また、AI(copilot)さんに聞くと、米国では(時々ネットニュースにフィードされているネタですが)米国では天動説を本当に信じている人が4人に1人はいると言われていますし、地球平板説についても…
[以下引用↓]
1. YouGov(2018年・8215人調査)
ミレニアル世代(18~24歳)
9%:地球は平らだと「ずっと思っている」
16%:地球の形がわからない
9%:丸いと思うが懐疑的
→ 若年層では 約3割が地球の形に確信を持っていない
全体的な傾向
年齢が上がるほど「地球は丸い」と答える割合が増える
高所得層ほど科学的理解が高い傾向
2. 全体としての推定値
複数の世論調査を総合すると:
米国全体で地球平面説を信じる人:2~3%前後
若年層では最大 9% に達する調査もある
これは「陰謀論コミュニティ」の広がりや、SNSでの情報拡散が影響していると考えられています。
[以上引用↑]
とご丁寧に説明される状況ですが、この映画では結局その陰謀論者の認識が正しいものとして描かれ、その結末に人類は瞬時に滅亡するのでした。なかなか考えさせられます。奇妙なカルト作品ではありますが、怪作にして快作だと思います。DVDは買いです。
追記:
この映画は映画館の壁一杯に貼られた関連情報に拠れば、韓国のB級SF作品とされています。

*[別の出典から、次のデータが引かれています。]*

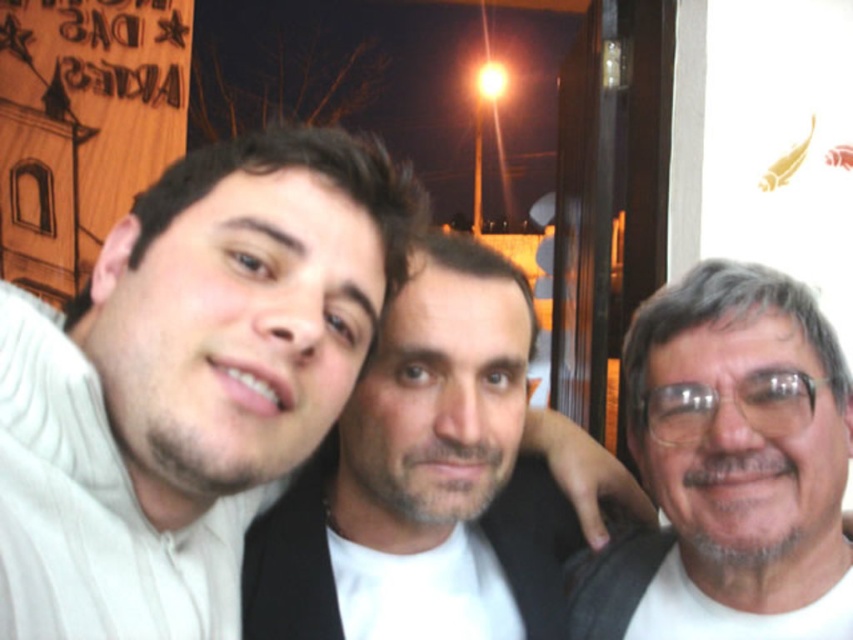 Question: Among these points, which one is farthest from the camera?

Choices:
 (A) (737, 628)
 (B) (198, 636)
 (C) (456, 392)
 (D) (683, 388)

Answer: (A)

Question: Considering the relative positions of white matte glasses at right and transparent plastic glasses at right in the image provided, where is white matte glasses at right located with respect to transparent plastic glasses at right?

Choices:
 (A) right
 (B) left

Answer: (A)

Question: Based on their relative distances, which object is farther from the white matte glasses at right?

Choices:
 (A) transparent plastic glasses at right
 (B) white matte sweater at left

Answer: (B)

Question: Is smooth skin face at center thinner than white matte glasses at right?

Choices:
 (A) yes
 (B) no

Answer: (B)

Question: Does white matte sweater at left have a smaller size compared to smooth skin face at center?

Choices:
 (A) no
 (B) yes

Answer: (B)

Question: Which point appears farthest from the camera in this image?

Choices:
 (A) (698, 403)
 (B) (242, 141)
 (C) (552, 502)
 (D) (654, 532)

Answer: (C)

レビューにはこの作品を観てから本作を観たという猛者もいるようですが、B級の低予算映画というような印象を抱いたようです。そのような元ネタから、このような怪作(/快作)が生み出された際に、何が変わったことが大きな要素なのか、多少は関心が湧きます。(ちなみに元ネタでは拉致されるのは女性ではないようです。)
追記2:
宇宙船母艦の中では、アンドロメダ星人であるらしきエイリアンたちは独特な格好をしています。雰囲気で言うと、『キングダム』の橋本環奈のようなミノムシ・スーツです。丸刈りの皇帝エマ・ストーンが北国の田舎の子供が被っているようなニット帽のようなものを被りミノムシのような格好で皇帝を演じているのも、かなり珍しい情景に思えました。そのように見ると、余計のこと、本作でプロデューサーも兼任するエマ・ストーンの怪演ぶりが際立ちます。(怪演と言えば、誘拐犯兄貴分を演じたジェシー・プレモンスも間違いなく怪演だと思いますが、私は彼の以前の作品を観たことがなく、この作品のみでは評価が固まらないような風に感じています。)
私はエマ・ストーンも『アメージング・スパイダーマン』で観ていてもあまり印象に残っておらず、殆どノーマーク状態でしたが、今後私の印象の中では本作がエマ・ストーンの代表作として相応に長く記憶されるのではないかと思っています。